Beware that this fix is a temporary solution. You still need to find out exactly what forced the site to reach its memory limit. Chances are that there is a poorly coded plugin or an outdated theme functionality that is wreaking havoc.
The best approach, in this case, is to contact the support of your WordPress web hosting company and ask their representative to check out the server logs for you. They are likely to be able to share accurate and informative diagnostics.
Deactivate All Installed Plugins
Here we are three steps ahead and the 500 Internal Server Error still with us. This probably means that the reason is related to the performance of a plugin installed on the site. Or it could even be a deadly combination of plugins that somehow ended up quarreling. Sadly, this could be identified the hard way only.
First, you need to deactivate all WordPress plugins simultaneously. One way to do this is:
- 1. Go to the WP-Admin pannel.
- 2. Click Plugins.
- 3. Go to the Installed section and select all plugins.
- 4. From the Bulk actions drop down menu select the Deactivate option.
- 5. Click Apply.
In case you don’t have access to the WP-Admin area here is what you can do:
- 1. Go download and install an FTP client software like FileZilla. Or use one of your choice.
- 2. Connect the FTP client to your site.
- 3. When the process is ready, navigate to the /wp-content/ folder.
- 4. Select the folder called Plugins. It contains all plugins installed on your site.
- 5. Right-click on the Plugins folder and select Rename.
- 6. Change the name of the folder and this will deactivate all installed plugins.
This method will automatically disable all installed plugins. When WordPress isn’t able to find the folder called plugins, it doesn’t load any plugin-related files.
Once you complete all actions listed above you should try to load your site again. If it loads normally, great, you can proceed with the next step of this chapter. If it does not, you should rename the folder to Plugins again and check for our other fixes.

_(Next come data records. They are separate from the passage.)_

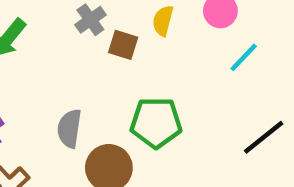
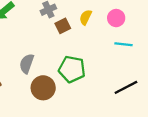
brown square: (123, 45) -> (63, 26), turned 35
cyan line: (244, 57) -> (124, 44), turned 42

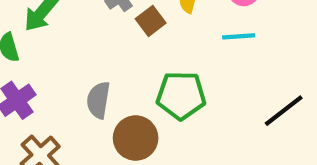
cyan line: (124, 44) -> (239, 36), moved

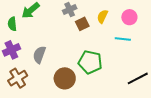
gray semicircle: (98, 100) -> (39, 55), moved

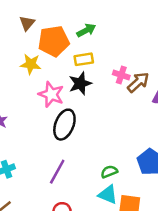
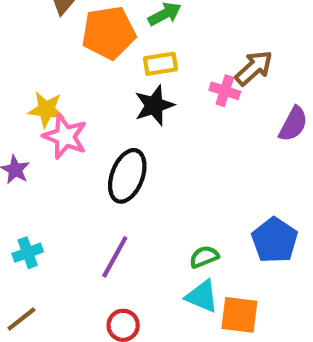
yellow star: (31, 64) -> (46, 109), moved
brown arrow: (138, 82) -> (254, 68), moved
pink star: (51, 94) -> (65, 136), moved

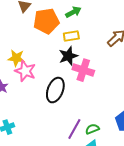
pink cross: (225, 91) -> (83, 70), moved, size x1.5
purple line: (115, 257) -> (74, 129), moved

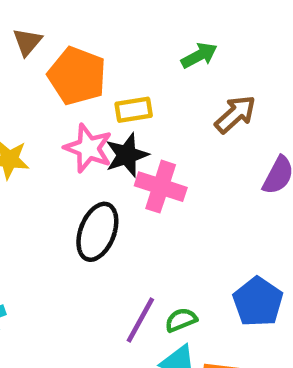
green arrow: (73, 12) -> (199, 55), moved
orange pentagon: (46, 21) -> (77, 76), turned 30
pink star: (25, 71) -> (88, 148), moved

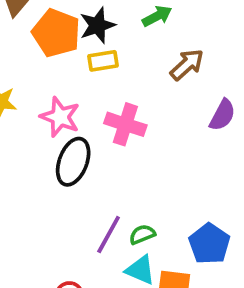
pink star: (88, 148) -> (60, 117), moved
black star: (127, 155) -> (97, 25), moved
blue pentagon: (258, 302) -> (209, 244), moved

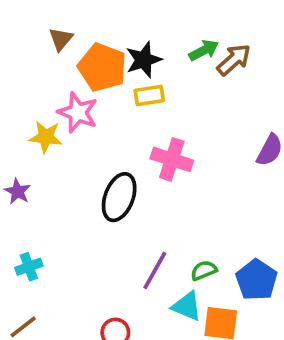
brown arrow: (187, 65) -> (234, 60), moved
pink star: (60, 117) -> (78, 112), moved
green semicircle: (142, 234) -> (204, 270), moved

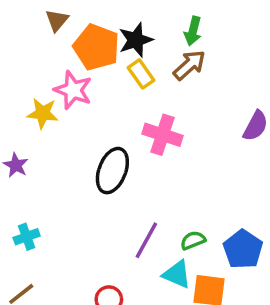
green arrow: (204, 50) -> (193, 31), turned 132
brown arrow: (234, 60) -> (189, 65), moved
yellow rectangle: (149, 95) -> (141, 74), turned 64

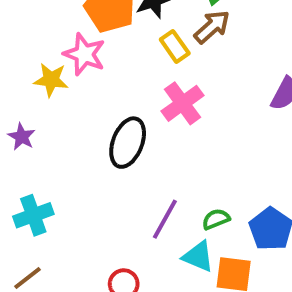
yellow rectangle: (141, 74) -> (175, 46), moved
pink cross: (162, 135) -> (183, 103), turned 36
cyan cross: (27, 237) -> (33, 215), size x1.4

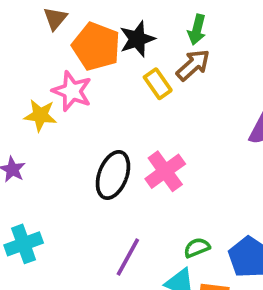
pink cross: (183, 103) -> (165, 171), moved
purple line: (165, 219) -> (128, 257), moved

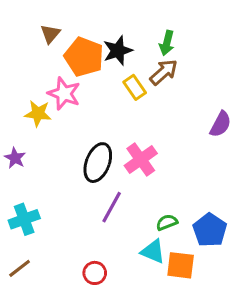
purple line: (128, 257) -> (112, 207), moved

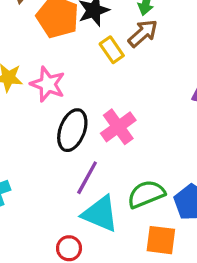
pink star: (64, 94) -> (48, 84), moved
green semicircle: (167, 222) -> (146, 194), size x1.6
cyan triangle: (153, 251) -> (100, 214), moved, size x1.4

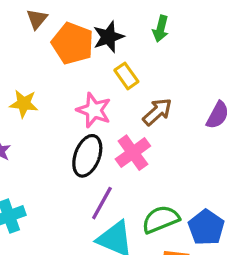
brown arrow: (143, 33) -> (157, 112), moved
pink star: (48, 84) -> (94, 110), moved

If you are sure that a plugin is causing the HTTP error 500 to appear in the browser, then you have to figure out which one is problematic. For this purpose, you have to activate one plugin at a time and check the behavior of your site. By doing this you can eventually understand which one breaks the site.
- 1. Go back to the WordPress admin area.
- 2. Select Plugins.
- 3. Start reactivating them one by one.
- 4. Identify the problematic one.
- 5. Deactivate and delete it.
- 6. Report the error to the plugin author to support the community of other site owners who are using the same plugin.
Don’t forget to try to clear the cache collected by the caching plugin, if you use one. This may also solve the problem.
Contact Your Web Hosting Support Team
If you have completed all steps above and still need a fix for the 500 Internal Server problem, we suggest that you contact your host provider. Explain to the support team what you have done till now, you can share this article if you want to show them the steps you tried, and ask them for further help. They’ll surely appreciate your effort as it will enable them to locate and fix the issue a lot faster.
As you see the internal server error is a problem that has various triggers. Hence, its solution may sometimes be a time-consuming process. We hope that the guide above helped you to figure out what was wrong and eventually got your site back on track.